The mortgage broking industry has voiced concern over recent statements by the major bank CEOs that their approval times on home loans through branches were now reduced to a matter of hours, or a few days at most, whilst approvals for the mortgage broker channel ranged from “slightly longer” than the branch network to “an average of around 12 days.”
This is not the case according to data provided by two major broker aggregators. Latest data on approval times for the mortgage broking channel shows that Australians who apply for loans with the “Big Four” banks using a mortgage broker are waiting a median of 23 days, or more than three weeks for unconditional approval.
Mortgage & Finance Association (MFAA) CEO Mike Felton said the broking industry was confused and concerned by the statements of the CEOs of the major banks, and by the likely impact on consumers.
“We are obviously concerned that the leaders of major lenders are promoting these turnaround times, when most customers applying through brokers – who represent approximately 60 per cent of all Australians seeking a home loan – are experiencing nothing of the sort,” Mr Felton said.
“For brokers and their customers, this is not a level playing field, and the evident prioritising of customers who come through their own branch network is having a massive competitive impact.
“In today’s extremely competitive housing market, waiting more than three weeks to be approved is a nightmare for customers who are trying to bid on a home and secure finance,” Mr Felton said.
Mr Felton said that while claims of the lender CEOs varied, they were consistent in their message that home loan approvals through the branch network were being approved within hours or days – significantly quicker than those received through the broker channel.
“The big four bank CEOs claimed that approvals for the broker channel ranged from “slightly longer” than the branch network to “an average of around 12 days.” This is a gross underestimate of what brokers are experiencing, and in no way supported by the data,” Mr Felton said.
“While the Big Four have been lauded this week for bringing down approval times, listed major aggregator AFG released its Mortgage Index to the ASX last week. This showed that turnaround times have spiked to a three-year high for AFG brokers to a median across all lenders of 27.1 days for the quarter ending 31 March.

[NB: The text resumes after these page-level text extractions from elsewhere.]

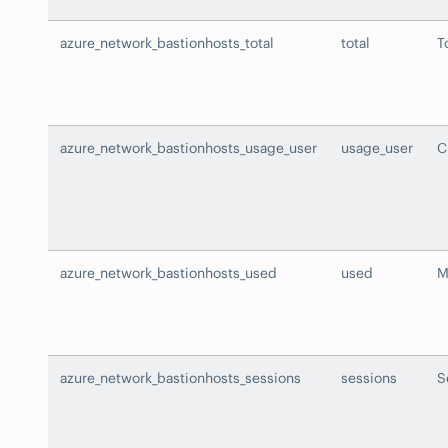
azure_network_bastionhosts_total
total
T
azure_network_bastionhosts_usage_user
usage_user
C
azure_network_bastionhosts_used
used
M
azure_network_bastionhosts_sessions
sessions
S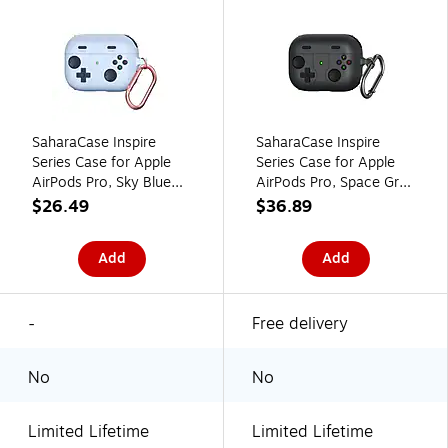
SaharaCase Inspire
SaharaCase Inspire
Series Case for Apple
Series Case for Apple
AirPods Pro, Sky Blue
AirPods Pro, Space Gray
(HP00166)
(HP00163)
$26.49
$36.89
Add
Add
-
Free delivery
No
No
Limited Lifetime
Limited Lifetime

At the same time, major aggregator Connective has released a new data source that shows that the median unconditional approval times for loans approved in the past week by the Big Four via Connective brokers was 23 days, with individual big four lender medians ranging from 19 to 36 days.
“These numbers are in stark contrast to the approval times recently presented by the Big Four banks to the Standing Committee on Economics, and potentially represent a major disadvantage for any customer who wishes to benefit from the experience and choice offered by a broker but does not want to, or is unable to, borrow through the branch network of our four largest banks.
“Beyond the disadvantage to Australian consumers, when ‘time to yes’ in the branch is 1 to 5 days, and around 23 days through a broker, it makes it incredibly difficult for mortgage brokers to compete, which poses risk to the broker channel and competition in the home lending sector. And reduced competition inevitably results in higher prices and interest rates for consumers,” Mr Felton said.
The MFAA accepted that higher volume impacts turnaround times, and there has been record volumes of home loan applications over recent months. However, the data suggests that mortgage broker customers have consistently borne the brunt of any resource shortages.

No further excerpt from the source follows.